The criminal charges against Mr Elliott relate to allegedly bogus foreign exchange transactions involving Elders during the late 1980s. His appearance at a Melbourne magistrates' court came after three months of legal drama in which he fought to have injunctions extended to prevent the charges being laid.
His final legal avenue was exhausted when an Australian High Court judge, Justice Mary Gaudron, ruled that there were no special circumstances that would warrant the further extension of injunctions originally imposed in September.
Within hours of her ruling, Mr Elliott was charged with two counts of theft and one of conspiracy. Two former Elders executives, Ken Jarrett and Peter Camm, were also charged.
Mr Elliott's counsel said he was innocent. Sitting impassively, Mr Elliott heard the Crown prosecutor describe him as the linchpin in a conspiracy involving other former Elders directors.

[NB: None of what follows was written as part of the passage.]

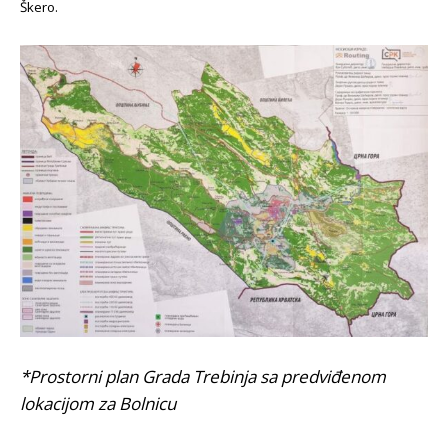
Škero.
*Prostorni plan Grada Trebinja sa predviđenom
lokacijom za Bolnicu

Outlining the case against Mr Elliott, the Crown prosecutor said there had been a conspiracy in 1988 to pay Adollars 66m in two separate amounts to Allan Hawkins, then head of the failed New Zealand company Equiticorp. Mr Hawkins is now in prison.
The payments were allegedly disguised as foreign exchange transactions with the complicity of two officers of the Bank of New Zealand. The money allegedly went direct to companies controlled by Hawkins. Mr Elliott, Mr Jarrett and Mr Camm were allegedly involved with others in a conspiracy to conceal the true nature of the payments.
The prosecutor said it was not alleged that Mr Elliott personally received any money from the transactions, but he was head of one of Australia's most important companies at the time. He described the case as one of the largest involving theft to come before an Australian court.
Mr Elliott was one of several high-flying entrepreneurs who built vast business empires during the Eighties, funded largely with debt. He merged two old Australian pastoral and food companies to form Elders-IXL, and vigorously expanded the group by taking over the Foster's brewing empire in Australia and Courage in Britain. His bid for Allied-Lyons in 1985 was blocked by the Monopolies and Mergers Commission.
At the height of his prominence, Mr Elliott was president of the Liberal Party, the main partner in Australia's conservative opposition coalition. His empire later unravelled under debt, and last year Mr Elliott finally lost control of the last of it, the Foster's Brewing Group.
Yesterday's charges follow an investigation into the 1988 transactions by Australia's National Crimes Authority (NCA) and the Victorian Director of Public Prosecutions. Last September, Mr Elliott successfully sought a court order preventing charges being laid against him. He later accused the NCA, the Victorian DPP and Australia's ruling Labor Party of a conspiracy against him.
After yesterday's court hearing, Mr Elliott and the other former Elders directors were released on bail and are due to re-appear in court in April.